• **Information provided**:
____________________
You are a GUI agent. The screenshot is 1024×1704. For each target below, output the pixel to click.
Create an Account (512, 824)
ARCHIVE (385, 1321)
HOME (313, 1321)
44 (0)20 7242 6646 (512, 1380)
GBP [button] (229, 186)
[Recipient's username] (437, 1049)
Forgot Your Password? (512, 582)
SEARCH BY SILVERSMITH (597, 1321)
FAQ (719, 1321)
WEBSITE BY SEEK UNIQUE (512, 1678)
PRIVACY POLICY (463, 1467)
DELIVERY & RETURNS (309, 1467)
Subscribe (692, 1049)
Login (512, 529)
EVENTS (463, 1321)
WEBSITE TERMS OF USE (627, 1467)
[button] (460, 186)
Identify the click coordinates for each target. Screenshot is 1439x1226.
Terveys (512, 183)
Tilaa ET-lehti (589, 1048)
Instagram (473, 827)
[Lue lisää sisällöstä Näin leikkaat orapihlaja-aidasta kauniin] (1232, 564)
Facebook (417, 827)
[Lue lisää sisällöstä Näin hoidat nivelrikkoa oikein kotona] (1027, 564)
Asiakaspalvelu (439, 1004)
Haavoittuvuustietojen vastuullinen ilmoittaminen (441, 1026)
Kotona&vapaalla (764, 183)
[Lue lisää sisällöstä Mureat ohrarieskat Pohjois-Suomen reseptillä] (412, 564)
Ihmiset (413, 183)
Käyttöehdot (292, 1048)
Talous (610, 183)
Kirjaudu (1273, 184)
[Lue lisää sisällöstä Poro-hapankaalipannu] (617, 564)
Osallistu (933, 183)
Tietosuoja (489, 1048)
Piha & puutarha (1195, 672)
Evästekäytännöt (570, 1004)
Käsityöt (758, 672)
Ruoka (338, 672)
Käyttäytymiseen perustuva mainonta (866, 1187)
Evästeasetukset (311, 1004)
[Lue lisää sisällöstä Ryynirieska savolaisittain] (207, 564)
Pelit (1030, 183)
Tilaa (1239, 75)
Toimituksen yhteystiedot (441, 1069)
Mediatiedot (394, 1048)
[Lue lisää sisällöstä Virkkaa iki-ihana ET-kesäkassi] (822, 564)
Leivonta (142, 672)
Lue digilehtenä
____________________
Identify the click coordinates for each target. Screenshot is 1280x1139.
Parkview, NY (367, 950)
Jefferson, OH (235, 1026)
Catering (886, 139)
____________________
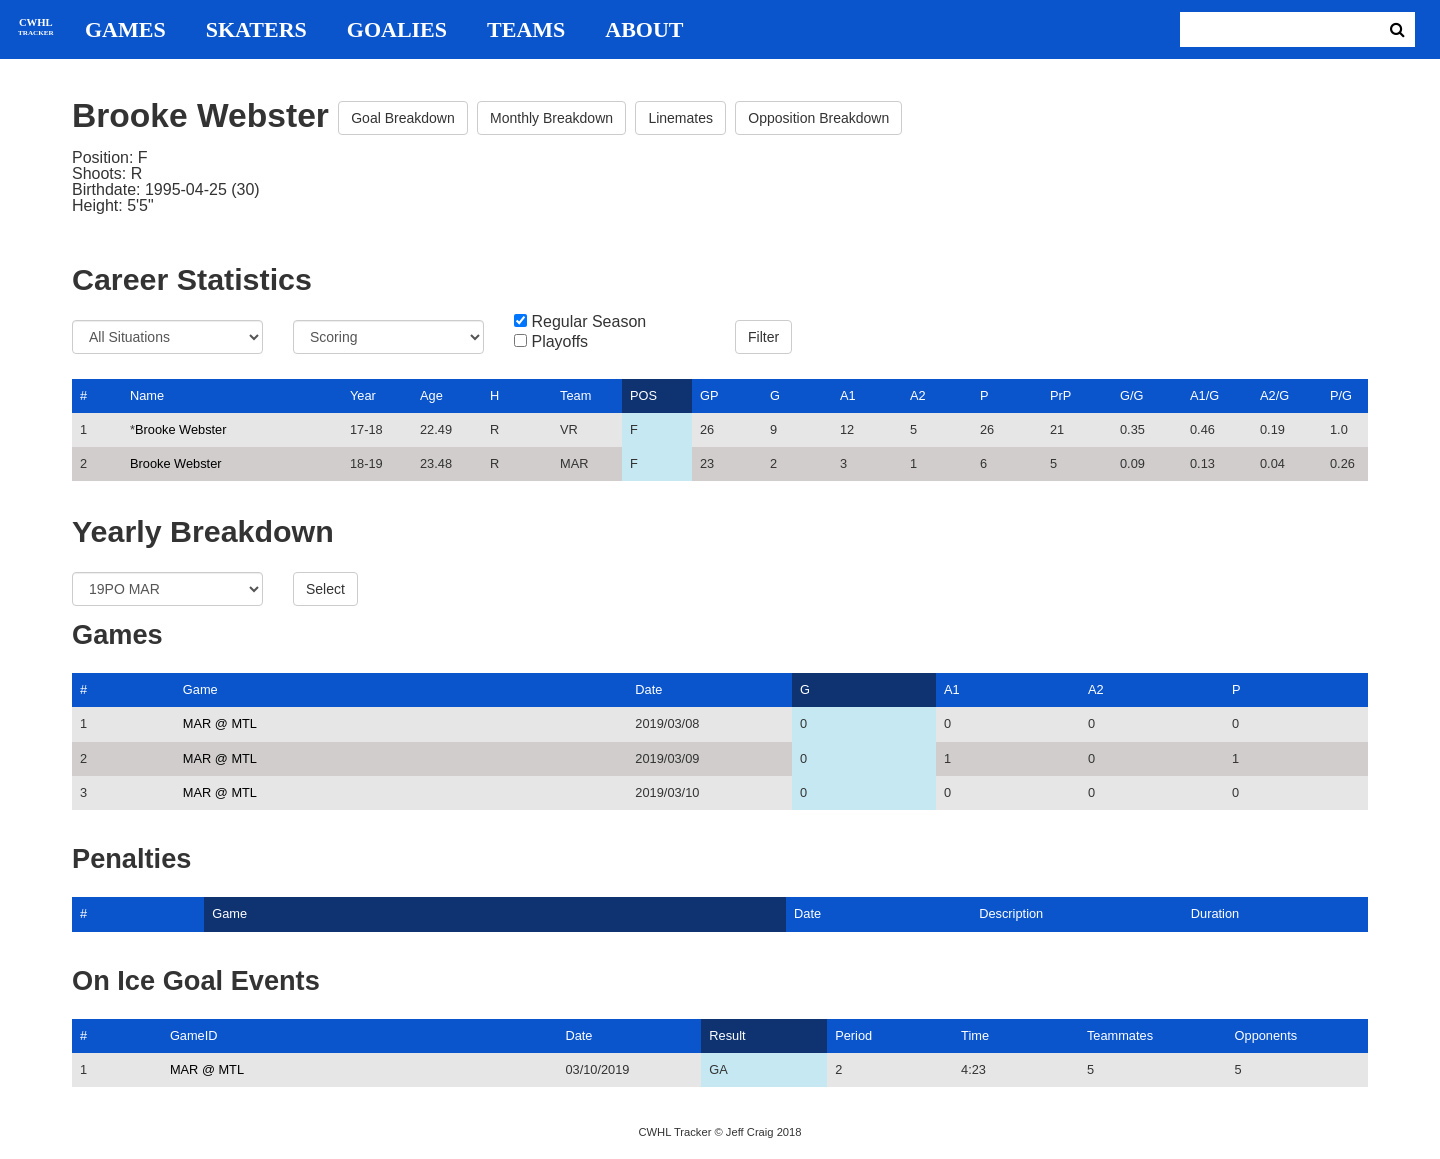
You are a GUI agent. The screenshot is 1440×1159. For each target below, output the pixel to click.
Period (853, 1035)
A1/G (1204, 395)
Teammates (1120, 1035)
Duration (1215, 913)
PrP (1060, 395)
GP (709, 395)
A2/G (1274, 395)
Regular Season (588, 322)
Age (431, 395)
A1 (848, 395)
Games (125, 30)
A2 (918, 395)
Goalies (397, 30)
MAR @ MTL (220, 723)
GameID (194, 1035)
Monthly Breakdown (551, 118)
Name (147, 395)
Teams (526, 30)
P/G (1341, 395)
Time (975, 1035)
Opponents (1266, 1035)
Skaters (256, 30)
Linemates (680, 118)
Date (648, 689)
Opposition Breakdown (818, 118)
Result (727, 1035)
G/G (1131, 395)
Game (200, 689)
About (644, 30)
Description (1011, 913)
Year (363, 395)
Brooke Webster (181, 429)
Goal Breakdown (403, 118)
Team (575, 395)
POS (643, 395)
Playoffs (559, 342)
____________________
The lines to return are those in the entries above that hold "click".

• **Response to this exercise**:
You are a GUI agent. The screenshot is 1024×1704. For each target below, output the pixel to click.
Identify the click coordinates for each target. Screenshot is 1439x1226.
Identify the click coordinates for each target. Screenshot is 1280x1139.
You are a GUI agent. The screenshot is 1440×1159. For each target below, output the pixel to click.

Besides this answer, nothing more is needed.